Armah Kaku A, Quinn Emily K, Cheng Debbie M, Tracy Russell P, Baker Jason V, Samet Jeffrey H, Freiberg Matthew S
Department of Epidemiology, University of Pittsburgh Graduate School of Public Health, Pittsburgh, PA, USA.
BMC Infect Dis. 2013 Aug 29;13:399. doi: 10.1186/1471-2334-13-399.
Assessing whether hepatitis C (HCV) co-infection with human immunodeficiency virus (HIV) is associated with increased inflammation is complex. The liver, integral to inflammatory biomarker synthesis, is compromised by HCV and alcohol abuse. Using single liver-synthesized biomarkers (e.g. C-reactive protein) to represent inflammation may not be appropriate in HIV/HCV co-infection. We hypothesized that 1) detectable HIV/HCV RNA was independently associated with increased inflammation; 2) a composite inflammation measure describes inflammation differently from single inflammatory biomarkers.

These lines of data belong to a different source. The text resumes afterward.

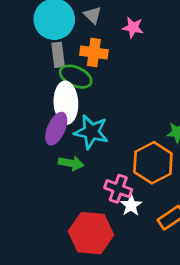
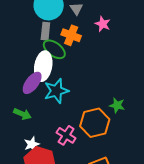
cyan star: (91, 132) -> (56, 91), turned 30
green arrow: (71, 163) -> (22, 114), moved
white star: (131, 205) -> (32, 144), moved

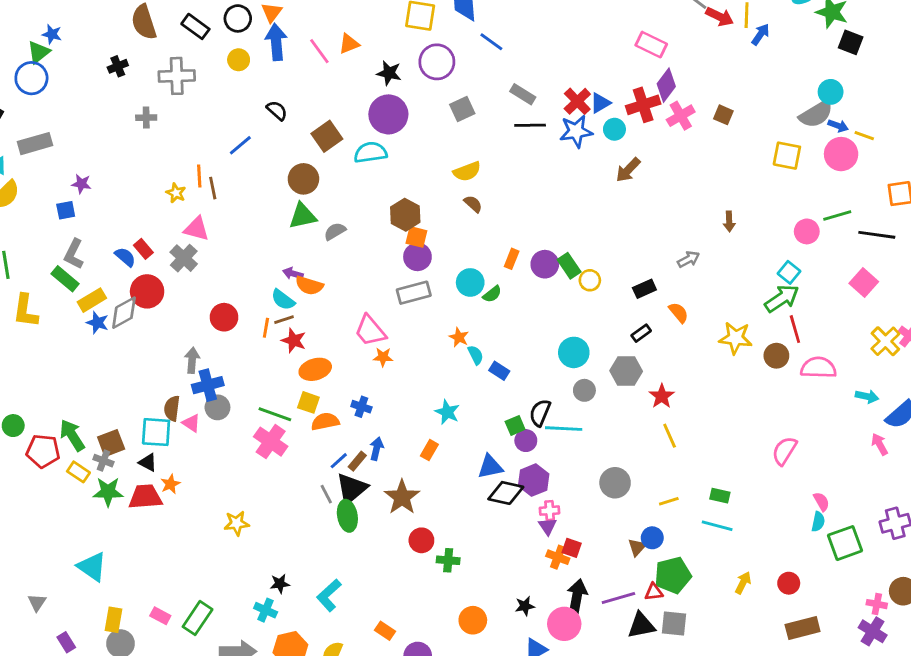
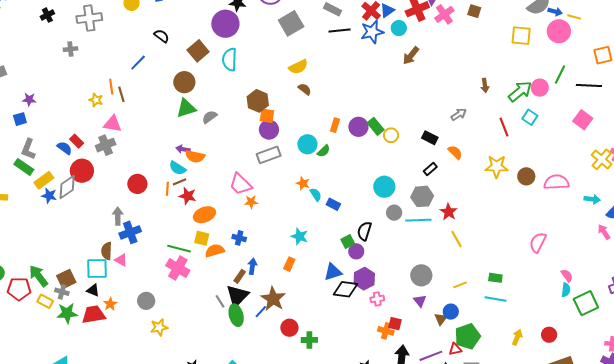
gray square: (462, 109) -> (291, 23), size x1.4
purple circle: (388, 114) -> (225, 24), moved
cyan semicircle: (370, 152) -> (230, 60), turned -75
green line: (837, 216) -> (560, 75), turned -42
gray cross: (184, 258) -> (106, 145), turned 30
black rectangle: (644, 289) -> (430, 138), turned 56
green arrow: (782, 298) -> (520, 91), moved
red line: (795, 329) -> (504, 127), moved
gray circle: (217, 407) -> (146, 301), moved
cyan line: (564, 429) -> (418, 220), moved
blue line: (339, 461) -> (261, 312), moved
purple triangle: (548, 526) -> (420, 301), moved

We compared inflammation by HIV/HCV group in a cohort of 361 HIV infected participants from the HIV-Longitudinal Interrelationships of Viruses and Ethanol study. Inflammatory biomarkers >75th percentile were considered elevated. Associations between HIV/HCV group and elevated biomarkers were analyzed as a composite measure (inflammatory burden) or individually. We defined inflammatory burden as number of concurrently elevated biomarkers. Biomarkers included interleukin-6 (IL-6), C-reactive protein (CRP), cystatin C, serum amyloid-A (SAA), tumor necrosis factor-alpha (TNF-α), interleukin-10 (IL-10). Covariates: alcohol, liver fibrosis, comorbidities, CD4 count, antiretroviral therapy, substance use.
Detectable HIV and HCV RNA (OR = 2.49; 95% CI = 1.05-5.89) and detectable HCV RNA alone (2.95; 1.08-8.01) were independently associated with increased odds of having a greater inflammatory burden compared to undetectable viremia. Elevated IL-10 (7.79; 1.90-31.97) and TNF-α (7.70; 1.42-41.83) were independently associated with detectable HIV and HCV RNA. Elevated IL-10 was also associated with detectable HCV RNA alone (5.51; 1.17, 25.84).
Detectable HIV and HCV replication versus undetectable replication was associated with inflammatory burden and certain inflammatory biomarkers independently of alcohol consumption, liver fibrosis and other comorbidities.
评估丙型肝炎病毒(HCV)与人类免疫缺陷病毒(HIV)合并感染是否与炎症增加相关是复杂的。肝脏是炎症生物标志物合成的重要场所,却因HCV和酒精滥用而受损。在HIV/HCV合并感染中,使用单一肝脏合成的生物标志物(如C反应蛋白)来代表炎症可能并不合适。我们假设:1)可检测到的HIV/HCV RNA与炎症增加独立相关;2)综合炎症指标对炎症的描述与单一炎症生物标志物不同。
我们在一项来自“病毒与乙醇的HIV纵向相互关系”研究的361名HIV感染参与者队列中,比较了HIV/HCV组之间的炎症情况。炎症生物标志物高于第75百分位数被视为升高。将HIV/HCV组与升高的生物标志物之间的关联作为综合指标(炎症负担)或单独进行分析。我们将炎症负担定义为同时升高的生物标志物数量。生物标志物包括白细胞介素-6(IL-6)、C反应蛋白(CRP)、胱抑素C、血清淀粉样蛋白A(SAA)、肿瘤坏死因子-α(TNF-α)、白细胞介素-10(IL-10)。协变量包括:酒精、肝纤维化、合并症、CD4细胞计数、抗逆转录病毒治疗、物质使用情况。
与无法检测到病毒血症相比,可检测到的HIV和HCV RNA(比值比[OR]=2.49;95%置信区间[CI]=1.05-5.89)以及仅可检测到的HCV RNA(2.95;1.08-8.01)与炎症负担增加的几率独立相关。IL-10升高(7.79;1.90-31.97)和TNF-α升高(7.70;1.42-41.83)与可检测到的HIV和HCV RNA独立相关。IL-10升高也与仅可检测到的HCV RNA相关(5.51;1.17,25.84)。
与无法检测到复制相比,可检测到的HIV和HCV复制与炎症负担及某些炎症生物标志物相关,且独立于酒精摄入、肝纤维化和其他合并症。